##### Material shown #####

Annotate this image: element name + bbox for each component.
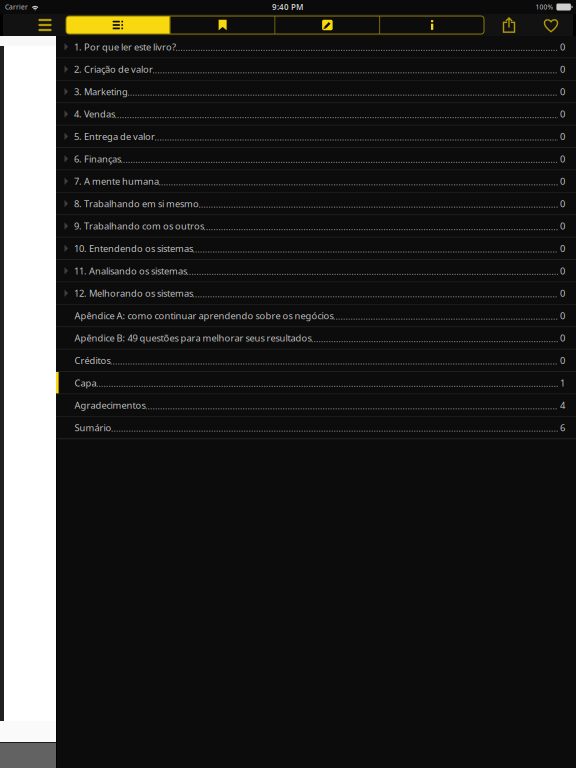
staticText: 0 <box>560 41 565 53</box>
staticText: 12. Melhorando os sistemas <box>74 287 193 299</box>
staticText: 0 <box>560 85 565 98</box>
staticText: 0 <box>560 130 565 143</box>
staticText: 0 <box>560 354 565 367</box>
button[interactable]: Bookmarks <box>171 16 274 34</box>
staticText: 2. Criação de valor <box>74 63 153 75</box>
staticText: 7. A mente humana <box>74 175 159 187</box>
button[interactable]: 12. Melhorando os sistemas <box>56 282 576 304</box>
button[interactable]: Apêndice A: como continuar aprendendo so… <box>56 305 576 326</box>
button[interactable]: 11. Analisando os sistemas <box>56 260 576 282</box>
button[interactable]: 9. Trabalhando com os outros <box>56 215 576 237</box>
staticText: 9. Trabalhando com os outros <box>74 220 204 232</box>
staticText: 6. Finanças <box>74 153 121 165</box>
button[interactable]: Capa <box>56 372 576 394</box>
staticText: Capa <box>75 377 97 389</box>
staticText: 5. Entrega de valor <box>74 130 155 143</box>
staticText: 10. Entendendo os sistemas <box>74 242 193 255</box>
staticText: 8. Trabalhando em si mesmo <box>74 197 199 210</box>
staticText: 4 <box>560 399 565 411</box>
staticText: 1. Por que ler este livro? <box>74 41 176 53</box>
staticText: 1 <box>560 377 565 389</box>
staticText: Carrier <box>5 3 28 12</box>
button[interactable]: Contents <box>66 16 170 34</box>
button[interactable]: 7. A mente humana <box>56 170 576 192</box>
staticText: 0 <box>560 242 565 255</box>
staticText: 0 <box>560 332 565 344</box>
button[interactable]: 6. Finanças <box>56 148 576 170</box>
button[interactable]: Menu <box>33 14 57 36</box>
button[interactable]: 3. Marketing <box>56 81 576 102</box>
button[interactable]: Info <box>380 16 484 34</box>
staticText: 11. Analisando os sistemas <box>74 265 187 277</box>
staticText: 6 <box>560 421 565 434</box>
button[interactable]: 8. Trabalhando em si mesmo <box>56 193 576 214</box>
staticText: 0 <box>560 309 565 322</box>
button[interactable]: Share <box>495 14 523 36</box>
button[interactable]: Favorite <box>538 14 564 36</box>
staticText: 0 <box>560 265 565 277</box>
button[interactable]: 10. Entendendo os sistemas <box>56 238 576 259</box>
staticText: 9:40 PM <box>272 2 303 12</box>
button[interactable]: 5. Entrega de valor <box>56 126 576 147</box>
staticText: Créditos <box>75 354 111 367</box>
button[interactable]: Notes <box>276 16 379 34</box>
staticText: Sumário <box>75 421 112 434</box>
staticText: Agradecimentos <box>75 399 146 411</box>
staticText: 3. Marketing <box>74 85 128 98</box>
staticText: 0 <box>560 153 565 165</box>
staticText: 100% <box>535 3 553 12</box>
staticText: 0 <box>560 108 565 120</box>
button[interactable]: Sumário <box>56 417 576 438</box>
staticText: 0 <box>560 287 565 299</box>
button[interactable]: 2. Criação de valor <box>56 58 576 80</box>
staticText: 0 <box>560 63 565 75</box>
staticText: 4. Vendas <box>74 108 115 120</box>
staticText: 0 <box>560 220 565 232</box>
staticText: Apêndice B: 49 questões para melhorar se… <box>75 332 312 344</box>
staticText: 0 <box>560 197 565 210</box>
button[interactable]: Agradecimentos <box>56 394 576 416</box>
button[interactable]: Apêndice B: 49 questões para melhorar se… <box>56 327 576 349</box>
staticText: 0 <box>560 175 565 187</box>
staticText: Apêndice A: como continuar aprendendo so… <box>75 309 334 322</box>
button[interactable]: Créditos <box>56 350 576 371</box>
button[interactable]: 4. Vendas <box>56 103 576 125</box>
button[interactable]: 1. Por que ler este livro? <box>56 36 576 58</box>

#####

(Your instructions): Count the lines in the records above that contain the word "Vendas", and reply with that number alone.

(Result of this task): 2